Ces avancées sont pourtant bien trop lentes au goût de Me Claudette Eleini. L’avocate de la famille Kojic accuse la mairie de Saint-Denis et l’État de ne pas avoir suffisamment pris en compte la détresse matérielle et psychologique de ses clients. "Rien n’a été fait pour réparer les préjudices dont ils ont été victimes", déplore-t-elle. Si les Kojic ont bien été relogés dans un logement social fourni par la ville, ils se retrouvent à payer un loyer de 900 euros, alors qu'ils avaient remboursé le crédit de l’appartement de la rue de République. "Ils sont bombardés de factures", constate Me Eleini. Aux mensualités à 151 euros par mois pour un matelas qu’ils venaient juste de s’offrir dans les jours qui ont précédé l’opération du Raid, s’ajoutent des charges de copropriété qui s’élèvent à plus de 6 000 euros et la mairie vient de leur réclamer près de 1 000 euros pour les travaux de sécurisation de l’immeuble.

"Plusieurs mois après l’assaut, ils ont continué à recevoir des factures d'EDF. Ils en ont eu pour plus de 700 euros. Aujourd’hui ils sont au bord de la banqueroute", s'insurge Claudette Eleini.

Demande de reconnaissance du statut de "victimes de terrorisme"

Pour y remédier, l’avocate a décidé de saisir le fonds de garantie des victimes de terrorisme et de se constituer partie civile auprès du juge antiterroriste de Paris dans l’affaire du Bataclan et des terrasses : "Les Kojic habitaient sur le même pallier que les terroristes, j’ai espoir qu’ils soient considérés comme des 'victimes du terrorisme'". Car pour l’instant, les familles du 48 rue de la République à Saint-Denis ne peuvent prétendre à être indemnisées qu’au titre de victimes d’une "intervention policière ayant engagée la responsabilité sans faute de l’État", ce qui ne leur donne, entre autres, pas droit à un suivi psychologique pris en charge à 100 %.

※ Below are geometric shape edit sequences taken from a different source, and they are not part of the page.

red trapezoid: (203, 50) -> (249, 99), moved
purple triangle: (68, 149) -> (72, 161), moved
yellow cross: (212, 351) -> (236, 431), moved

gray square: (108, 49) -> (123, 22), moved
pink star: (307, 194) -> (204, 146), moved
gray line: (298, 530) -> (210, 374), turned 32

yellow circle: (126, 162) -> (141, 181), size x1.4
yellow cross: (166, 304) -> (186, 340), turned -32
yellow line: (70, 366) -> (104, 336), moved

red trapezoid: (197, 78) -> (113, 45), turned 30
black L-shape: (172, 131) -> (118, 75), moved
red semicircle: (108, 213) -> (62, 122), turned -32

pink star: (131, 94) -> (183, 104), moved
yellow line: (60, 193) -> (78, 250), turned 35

L’association Droit au logement (DAL), qui représente une partie des habitants de l’immeuble, avait elle aussi demandé à l’État de requalifier le statut des résidents en victime du terrorisme. En vain*. "Ça aurait pourtant permis de faire valoir un suivi sur le long terme, car dans ce genre d’évènements, il faut envisager qu’il puisse y avoir des rechutes ou des chocs post-traumatiques", regrette Simon Leher du DAL.

Chez les Kojic, c’est déjà le cas. Zaklina a dû subir une opération suite à une grave infection. "On m’a dit que c’était peut-être lié à mon stress", rapporte-t-elle. Goran, qui n’avait aucun souci avant l’année dernière, a vu son diabète exploser. "Sa tension monte trop vite, il ne peut plus travailler comme avant", raconte Zaklina, caissière dans un magasin, qui doit désormais assurer seule les rentrées d’argent de la famille.

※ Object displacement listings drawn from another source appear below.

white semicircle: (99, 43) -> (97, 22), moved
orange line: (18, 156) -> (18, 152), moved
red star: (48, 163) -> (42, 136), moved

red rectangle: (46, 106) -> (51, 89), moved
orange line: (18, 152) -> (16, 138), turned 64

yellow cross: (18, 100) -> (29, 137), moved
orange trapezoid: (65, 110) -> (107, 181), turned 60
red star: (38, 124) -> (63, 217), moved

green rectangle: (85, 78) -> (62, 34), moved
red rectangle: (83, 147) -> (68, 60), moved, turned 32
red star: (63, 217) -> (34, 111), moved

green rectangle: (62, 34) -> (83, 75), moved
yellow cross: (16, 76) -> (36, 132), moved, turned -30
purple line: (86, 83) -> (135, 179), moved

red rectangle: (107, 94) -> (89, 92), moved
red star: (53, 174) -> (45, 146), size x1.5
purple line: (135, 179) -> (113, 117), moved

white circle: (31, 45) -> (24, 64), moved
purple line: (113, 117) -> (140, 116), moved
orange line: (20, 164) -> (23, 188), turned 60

Seule petite éclaircie à l'horizon : les premières indemnisations de l’État devraient tomber dans les semaines à venir. Entre 5 000 et 8 000 euros. D'autres sont attendues pour préjudices moraux, près de 3 500 euros par personne. Une maigre consolation qui remplacera à peine les biens matériels perdus mais qui ne permettra pas de reprendre le fil d’une vie interrompue une nuit de novembre.

* Le secrétariat d’État d’aide aux victimes n’a pas répondu à la demande d’entretien de France 24.